> Assignment: What the task requires is an exact printout of the listing below, pictures excluded.

> Supplied material:
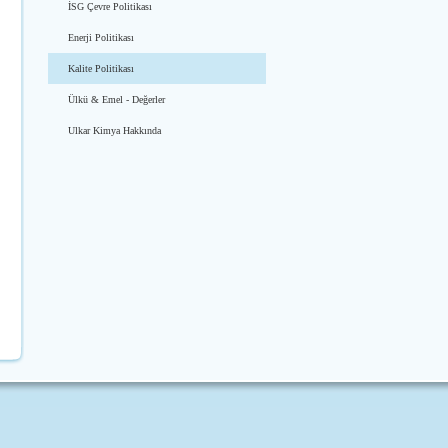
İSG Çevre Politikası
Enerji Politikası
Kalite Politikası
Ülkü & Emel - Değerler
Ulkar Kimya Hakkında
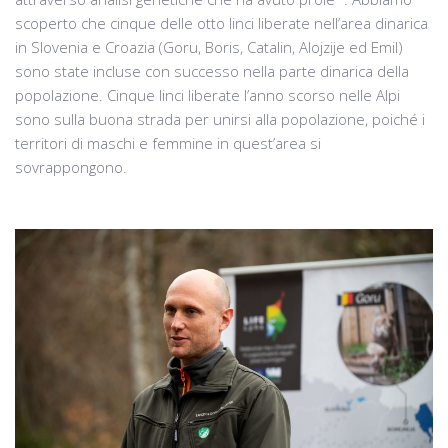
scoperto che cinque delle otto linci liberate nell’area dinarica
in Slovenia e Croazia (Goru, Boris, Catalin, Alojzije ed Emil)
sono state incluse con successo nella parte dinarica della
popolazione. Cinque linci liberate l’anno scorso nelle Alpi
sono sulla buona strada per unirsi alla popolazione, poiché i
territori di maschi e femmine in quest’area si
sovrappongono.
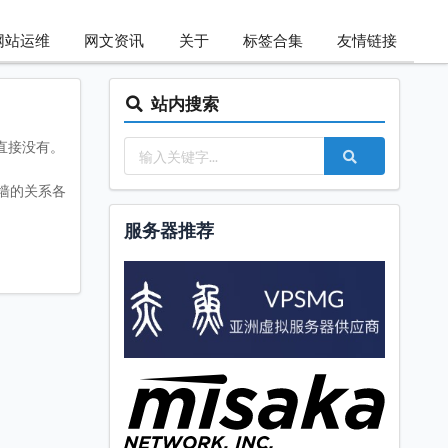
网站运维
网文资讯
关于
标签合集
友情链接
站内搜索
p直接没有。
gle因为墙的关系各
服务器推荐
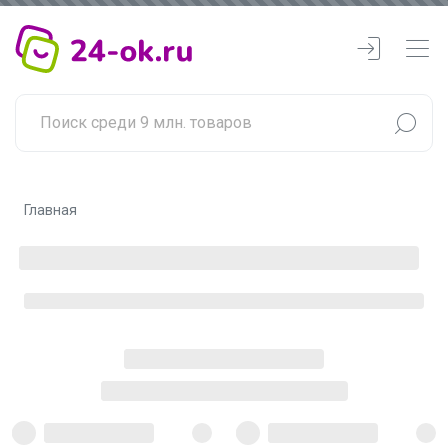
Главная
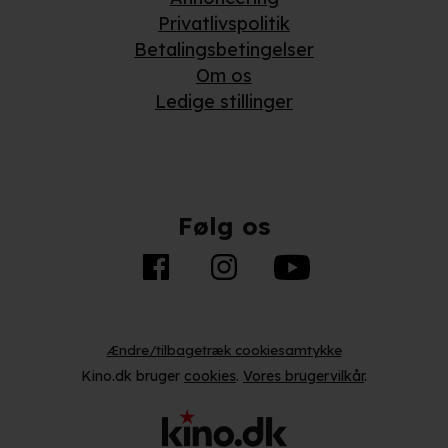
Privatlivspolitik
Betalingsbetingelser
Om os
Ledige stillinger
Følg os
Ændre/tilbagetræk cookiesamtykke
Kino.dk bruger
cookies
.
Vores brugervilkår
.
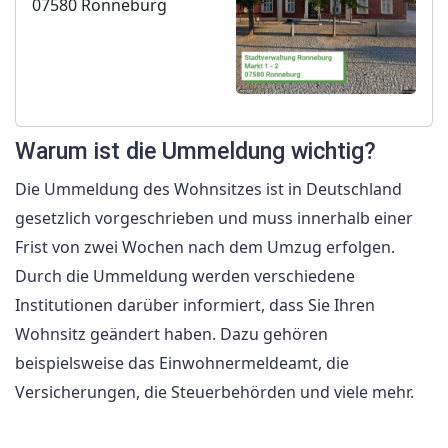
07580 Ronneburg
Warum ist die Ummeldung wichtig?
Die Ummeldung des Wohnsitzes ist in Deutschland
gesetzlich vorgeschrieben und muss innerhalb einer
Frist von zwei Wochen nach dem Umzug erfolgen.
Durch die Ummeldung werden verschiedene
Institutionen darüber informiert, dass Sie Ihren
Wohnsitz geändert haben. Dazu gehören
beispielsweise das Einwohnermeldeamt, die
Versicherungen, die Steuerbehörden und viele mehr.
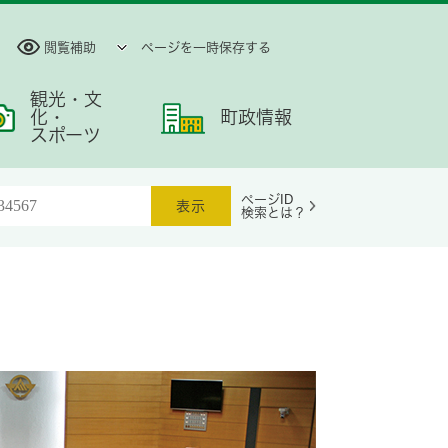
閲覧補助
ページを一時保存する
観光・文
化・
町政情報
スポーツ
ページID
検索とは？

> Reply to the exercise:
İSG Çevre Politikası
Enerji Politikası
Kalite Politikası
Ülkü & Emel - Değerler
Ulkar Kimya Hakkında
scoperto che cinque delle otto linci liberate nell’area dinarica
in Slovenia e Croazia (Goru, Boris, Catalin, Alojzije ed Emil)
sono state incluse con successo nella parte dinarica della
popolazione. Cinque linci liberate l’anno scorso nelle Alpi
sono sulla buona strada per unirsi alla popolazione, poiché i
territori di maschi e femmine in quest’area si
sovrappongono.
网站运维
网文资讯
关于
标签合集
友情链接
站内搜索
p直接没有。
gle因为墙的关系各
服务器推荐
Главная
Privatlivspolitik
Betalingsbetingelser
Om os
Ledige stillinger
Følg os
Ændre/tilbagetræk cookiesamtykke
Kino.dk bruger
cookies
.
Vores brugervilkår
.
07580 Ronneburg
Warum ist die Ummeldung wichtig?
Die Ummeldung des Wohnsitzes ist in Deutschland
gesetzlich vorgeschrieben und muss innerhalb einer
Frist von zwei Wochen nach dem Umzug erfolgen.
Durch die Ummeldung werden verschiedene
Institutionen darüber informiert, dass Sie Ihren
Wohnsitz geändert haben. Dazu gehören
beispielsweise das Einwohnermeldeamt, die
Versicherungen, die Steuerbehörden und viele mehr.
閲覧補助
ページを一時保存する
観光・文
化・
町政情報
スポーツ
ページID
検索とは？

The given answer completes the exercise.